The Domino Effect Of Taking Control

When life feels most out of control as based upon the events unfolding around us, doesn’t it seem to be in our human nature to want to grasp some type of control any where we can find it? The problem in doing this though, is that it can create a chain reaction of others wanting to do the very same thing and I was able to see this very clearly the other night from my own actions.

This all began a few nights ago when I attended a men’s group for a self-empowerment type of organization I’ve been a part of since 1999. While I’m obviously not new to this organization, I am a new member to this group as I only started attending it two months earlier. When I arrived the other night, there were several men congregating in the kitchen of the church we meet at bi-weekly. Walking past them, I said hello and went into the room where the actual meeting takes place. As I sat in my seat and waited for the meeting to begin, the clock ticked past the meeting’s 7pm start time. I began to feel myself growing more and more irritated as each minute passed by that it wasn’t getting underway. Fifteen minutes later, the people from the kitchen strolled in and the meeting was able to begin. I could feel the anger seething within me because of it and what happened next was that domino effect of how my attempts at control caused others to want their own control.

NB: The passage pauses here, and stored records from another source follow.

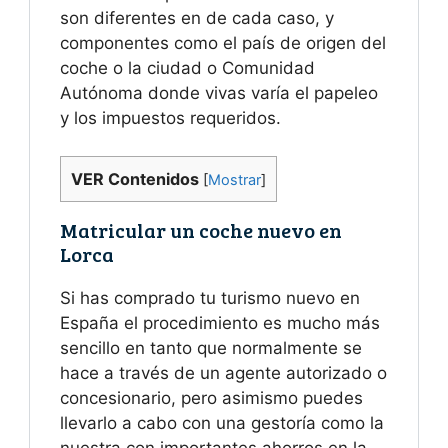
son diferentes en de cada caso, y
componentes como el país de origen del
coche o la ciudad o Comunidad
Autónoma donde vivas varía el papeleo
y los impuestos requeridos.
VER Contenidos
[
Mostrar
]
Matricular un coche nuevo en
Lorca
Si has comprado tu turismo nuevo en
España el procedimiento es mucho más
sencillo en tanto que normalmente se
hace a través de un agente autorizado o
concesionario, pero asimismo puedes
llevarlo a cabo con una gestoría como la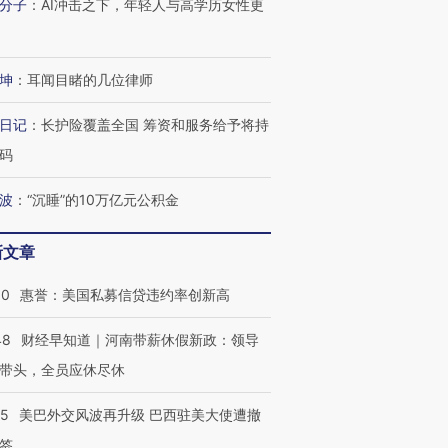
分子
：
AI冲击之下，年轻人与高学历女性更
坤
：
耳闻目睹的几位律师
日记
：
长护险覆盖全国 筹资和服务给予将持
码
波
：
“沉睡”的10万亿元公积金
新文章
30
惠誉：美国私募信贷违约率创新高
48
财经早知道｜河南带薪休假新政：领导
带头，全员应休尽休
05
美巴外交风波再升级 巴西驻美大使遭撤
签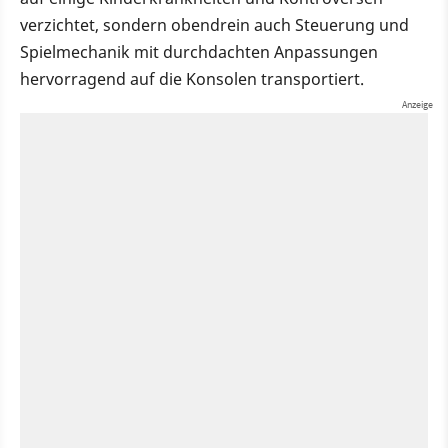
verzichtet, sondern obendrein auch Steuerung und
Spielmechanik mit durchdachten Anpassungen
hervorragend auf die Konsolen transportiert.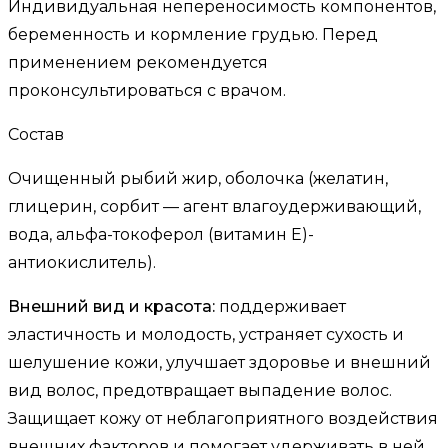
Индивидуальная непереносимость компонентов,
беременность и кормление грудью. Перед
применением рекомендуется
проконсультироваться с врачом.
Состав
Очищенный рыбий жир, оболочка (желатин,
глицерин, сорбит — агент влагоудерживающий,
вода, альфа-токоферол (витамин Е)-
антиокислитель).
Внешний вид и красота:
поддерживает
эластичность и молодость, устраняет сухость и
шелушение кожи, улучшает здоровье и внешний
вид волос, предотвращает выпадение волос.
Защищает кожу от неблагоприятного воздействия
внешних факторов и помогает удерживать в ней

For at least the first thirty minutes of that meeting, I held it hostage as I expressed my total dissatisfaction of how some men were waiting for the meeting to begin while the others were socializing in the kitchen. I spent a tremendous amount of energy attempting to discipline the group and create a platform for ensuring it starts the next time promptly at 7pm. What I didn’t realize was how much it was angering all those who had been a part of that group for years and that this was how they have always operated. But even more importantly, what I was completely oblivious to was the fact that I was attempting to exert control on this group for only one reason. That reason was directly related to the fact that I have felt very out of control in my life since my partner’s infidelity was brought to the surface just over a week ago.

So as I sat there and tried to change the meeting to fit my wants and needs, other men began to speak up out of irritation and anger because of it. One man even went so far as to say that he would leave the group if it was going to become as rigid as I was trying to make it. I can honestly say now that I don’t blame that man for feeling the way he did as he expressed his anger. Having been a member of that group for a very long time, he showed me in his own way how my attempts at control were not really about the group, they were more about what I was trying to avoid inside. You see, the whole time I held that group hostage and attempted to change and control it, I wasn’t focusing on the fact that my life has felt so very out of control since I discovered my partner’s indiscretion. Essentially, my efforts to control that group were merely my ego’s attempts to distract me from the pain I felt inside from his cheating on me. I basically took my lack of control in one situation and tried to replace it with control somewhere else. In the process of doing so, I took control away from others thus giving them a charge. This in turn motivated them to do exactly what I was doing, which was to take back control of their lives in some way.

This is why controlling anything doesn’t work. Doing so does nothing more than driving one person after another to seek control down the line somewhere else in their lives. And the end result for everyone involved is a world filled with a lot more anger and irritation and a lot less love and light.

I learned a very valuable lesson with all of this the other night and I’m grateful to God because of it. I know my ego right now feels like things are totally out of control because of not only my partner’s infidelity, but also because of my chronic physical pain. But I also know now in trying to grab control somewhere else in my life, that it will only end up causing someone else to have that same exact desire. Ending this domino effect begins with this awareness. The real work though is to make sure the next time the ego feels out of control that the only action taken is practicing acceptance…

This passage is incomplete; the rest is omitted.